Autoregressive transformers have long been the gold standard in sequence modeling, achieving impressive results across various domains, from NLP to biological sequence prediction. However, their left-to-right decoding can limit flexibility, especially in tasks requiring bidirectional or partially specified generation, like text infilling. Discrete diffusion models, on the other hand, offer robust structures for such scenarios, but often fall short in comparison to autoregressive methods in terms of generation quality.

This paper aims to merge these two paradigms, retaining the strengths of both. The proposed model, CaDDi, operates within a non-Markovian diffusion framework, allowing for more expressive and controllable generation by leveraging information from the entire generative trajectory.

Methodology

CaDDi is built upon extending the non-Markovian diffusion process to discrete domains, allowing each denoising step to utilize information from previous states. This approach mitigates error accumulation, aligning the backward process naturally with causal LLMing.

The authors design a non-Markovian forward trajectory by independently corrupting the original data at each timestep, rather than relying on a single latent state. This introduces a more informative sequence of noisy states, which better retains intermediate information across timesteps. Additionally, a hybrid diffusion kernel is used, mixing absorbing and uniform kernels to enhance the diversity and utility of the noise trajectory.

The CaDDi model unifies sequential and temporal modeling by constructing training trajectories that account for both token positions and diffusion timesteps. By incorporating a 2D rotary positional encoding, the model efficiently captures dependencies across these dimensions, maintaining backward compatibility with traditional causal LLM architectures.

Empirical Evaluation

The empirical results demonstrate CaDDi's superiority over existing discrete diffusion models in generating high-quality sequences. In biological sequence generation tasks, CaDDi achieves higher pLDDT scores, indicating better structural feasibility, and outperforms in TM-score, RMSD, and H-prob, showing strong homology to known protein structures.

In text generation, CaDDi surpasses other models in guided generative perplexity across multiple LLMs, indicating improved coherence in generated text. Additionally, CaDDi achieves comparable self-BLEU scores, reflecting the diversity of its outputs.

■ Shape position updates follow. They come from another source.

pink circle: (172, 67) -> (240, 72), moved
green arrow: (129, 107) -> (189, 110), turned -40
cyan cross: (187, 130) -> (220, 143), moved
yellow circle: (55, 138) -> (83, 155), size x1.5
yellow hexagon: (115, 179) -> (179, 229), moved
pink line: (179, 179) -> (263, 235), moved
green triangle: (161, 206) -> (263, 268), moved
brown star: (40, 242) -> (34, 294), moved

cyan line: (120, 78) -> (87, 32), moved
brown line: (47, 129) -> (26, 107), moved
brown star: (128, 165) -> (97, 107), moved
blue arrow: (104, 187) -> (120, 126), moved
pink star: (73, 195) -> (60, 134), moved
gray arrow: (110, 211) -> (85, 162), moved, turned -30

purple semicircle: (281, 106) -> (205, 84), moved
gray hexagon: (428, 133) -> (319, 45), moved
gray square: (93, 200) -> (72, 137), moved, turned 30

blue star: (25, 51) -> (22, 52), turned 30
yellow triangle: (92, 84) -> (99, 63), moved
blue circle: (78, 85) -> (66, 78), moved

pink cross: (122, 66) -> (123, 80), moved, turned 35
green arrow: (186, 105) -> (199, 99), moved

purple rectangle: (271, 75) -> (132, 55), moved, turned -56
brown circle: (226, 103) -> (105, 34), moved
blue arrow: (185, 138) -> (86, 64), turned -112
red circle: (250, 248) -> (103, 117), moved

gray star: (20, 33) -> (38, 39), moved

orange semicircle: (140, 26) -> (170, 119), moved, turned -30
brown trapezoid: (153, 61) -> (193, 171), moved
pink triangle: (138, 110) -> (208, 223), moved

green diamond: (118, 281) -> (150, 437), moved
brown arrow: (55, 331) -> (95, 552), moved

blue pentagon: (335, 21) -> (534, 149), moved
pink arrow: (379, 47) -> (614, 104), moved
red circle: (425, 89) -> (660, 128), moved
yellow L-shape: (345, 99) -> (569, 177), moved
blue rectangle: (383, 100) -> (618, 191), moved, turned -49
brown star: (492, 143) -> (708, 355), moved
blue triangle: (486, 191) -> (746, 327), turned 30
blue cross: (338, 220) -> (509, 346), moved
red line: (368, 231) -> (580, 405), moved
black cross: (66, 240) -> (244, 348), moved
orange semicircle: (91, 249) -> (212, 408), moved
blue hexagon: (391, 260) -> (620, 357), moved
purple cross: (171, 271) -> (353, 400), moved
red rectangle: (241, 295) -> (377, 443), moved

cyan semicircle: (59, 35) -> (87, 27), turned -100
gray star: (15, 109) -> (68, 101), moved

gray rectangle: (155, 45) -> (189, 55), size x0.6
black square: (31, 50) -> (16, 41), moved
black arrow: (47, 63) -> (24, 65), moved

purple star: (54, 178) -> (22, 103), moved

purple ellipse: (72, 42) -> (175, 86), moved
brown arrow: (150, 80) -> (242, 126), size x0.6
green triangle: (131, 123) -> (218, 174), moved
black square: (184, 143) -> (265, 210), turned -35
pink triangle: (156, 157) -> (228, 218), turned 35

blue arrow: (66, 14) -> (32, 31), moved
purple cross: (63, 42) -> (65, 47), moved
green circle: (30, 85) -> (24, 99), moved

Implications and Future Directions

CaDDi represents a significant step forward in the integration of diffusion processes with causal LLMs. By enabling a non-Markovian approach to discrete diffusion, the model achieves robust and flexible sequence generation, applicable to both language and biological data. The ability to adapt pretrained LLMs for discrete diffusion without architectural changes further underscores CaDDi's versatility and potential for broad adoption.

This paper opens several avenues for future research. Further exploration into optimizing semi-speculative decoding techniques could enhance inference efficiency, and expanding the framework to other modalities or incorporating additional conditioning signals may yield even richer generative capabilities. The integration of such frameworks into real-world applications, especially in fields like protein engineering and complex real-time systems, presents promising opportunities for advancement.